How to make your system robust against your worst nightmare–your future self

In this post, I talk about some strategies that I’ve learned to simplify class structures in Java services that load and persist data into data stores like DynamoDB or RDS at the same time making the codebase safer.

As always, my opinions are my own.

At Amazon, I ended up joining two teams that were suffering under the technical debt. Each time, I was asked to spend some time understanding why the products were unstable and users were encountering frequent bugs. In one system, responsible for managing critical metadata about products in the catalog, was experiencing problems where users were reporting that they’d randomly lose data.

A service that was losing client data is a terrible service and caused users to lose trust in this system. Note that some details of this story have been modified for confidentiality reasons. Let’s dive in.

Cognitive complexity in software engineering is the effort that one has to spend to understand and modify a code base or system. The abstractions we use and APIs we expose are a big part in increasing or decreasing this mental burden.

Background

In this system inspired by real life, there was a web UI that called into a REST service which then persisted data into a graph database, AWS Neptune.

The primary data in this system was a Project which included a number of Values both containing a variety of different fields. The data was stored in a graph database in AWS Neptune and the service used Eclipse rdf4j as a high-level ORM that mapped Java classes into the SPARQL queries (SPARQL is the language used to query and mutate Neptune databases.)

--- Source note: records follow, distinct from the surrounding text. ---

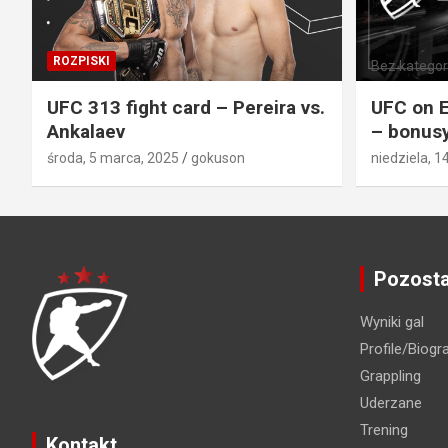
ROZPISKI
Bez kategori
UFC 313 fight card – Pereira vs.
UFC on E
Ankalaev
– bonusy
środa, 5 marca, 2025
gokuson
niedziela, 1
Pozosta
Wyniki gal
Profile/Biogra
Grappling
Uderzane
Trening
Kontakt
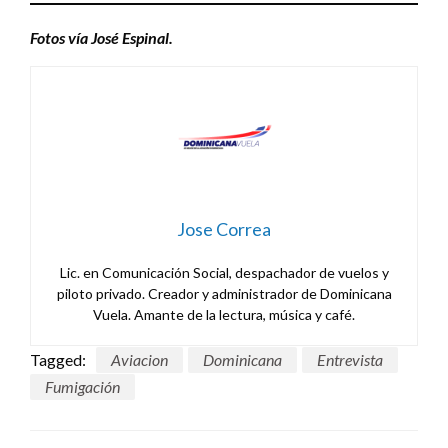
Fotos vía José Espinal.
Jose Correa
Lic. en Comunicación Social, despachador de vuelos y
piloto privado. Creador y administrador de Dominicana
Vuela. Amante de la lectura, música y café.
Tagged:
Aviacion
Dominicana
Entrevista
Fumigación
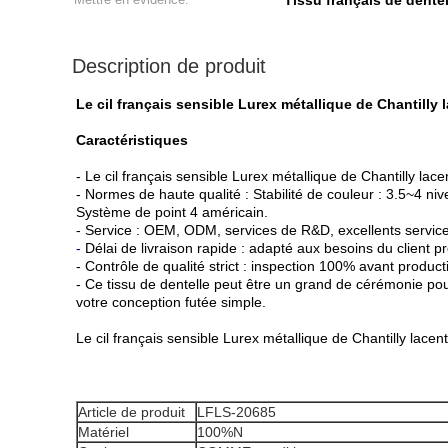
Tissu français de dentel
Description de produit
Le cil français sensible Lurex métallique de Chantilly l
Caractéristiques
- Le cil français sensible Lurex métallique de Chantilly la
- Normes de haute qualité : Stabilité de couleur : 3.5~4 nive
Système de point 4 américain.
- Service : OEM, ODM, services de R&D, excellents servic
-
Délai de livraison rapide : adapté aux besoins du client 
- Contrôle de qualité strict : inspection 100% avant product
- Ce tissu de dentelle peut être un grand de cérémonie pou
votre conception futée simple.
Le cil français sensible Lurex métallique de Chantilly lacen
Article de produit
LFLS-20685
Matériel
100%N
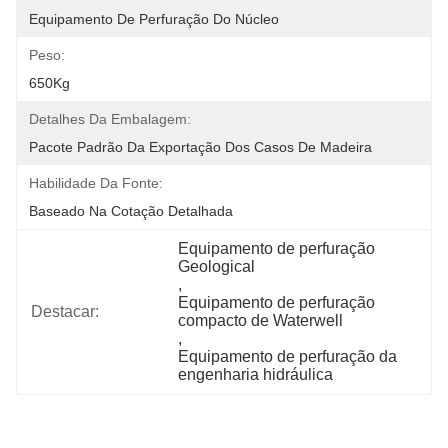
Equipamento De Perfuração Do Núcleo
Peso:
650Kg
Detalhes Da Embalagem:
Pacote Padrão Da Exportação Dos Casos De Madeira
Habilidade Da Fonte:
Baseado Na Cotação Detalhada
Equipamento de perfuração 
Geological
, 
Equipamento de perfuração 
Destacar:
compacto de Waterwell
, 
Equipamento de perfuração da 
engenharia hidráulica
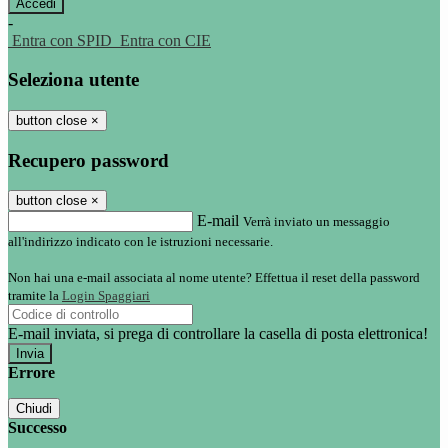
-
Entra con SPID
Entra con CIE
Seleziona utente
button close
×
Recupero password
button close
×
E-mail
Verrà inviato un messaggio
all'indirizzo indicato con le istruzioni necessarie.
Non hai una e-mail associata al nome utente? Effettua il reset della password
tramite la
Login Spaggiari
E-mail inviata, si prega di controllare la casella di posta elettronica!
Errore
Chiudi
Successo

Problems in every interface layer

There were many problems with this system. First, the service used rdf4j to save the entire Project entity to the database. The query language, SPARQL, only gave guarantees about transactions at a per triple level (effectively a entity column or field level), but for updates spanning multiple columns/fields, any concurrency would just cause broken consistency. Neptune was the wrong choice for this problem.

Second, the REST service didn’t expose fine-grained edit APIs to apply business logic or mutate specific fields on the objects. Instead it exposed a single giant UpdateProject API in which the client-side JS code would make changes to the record locally, then persist it to the service. Combined with the above, the likelihood of corruption was high.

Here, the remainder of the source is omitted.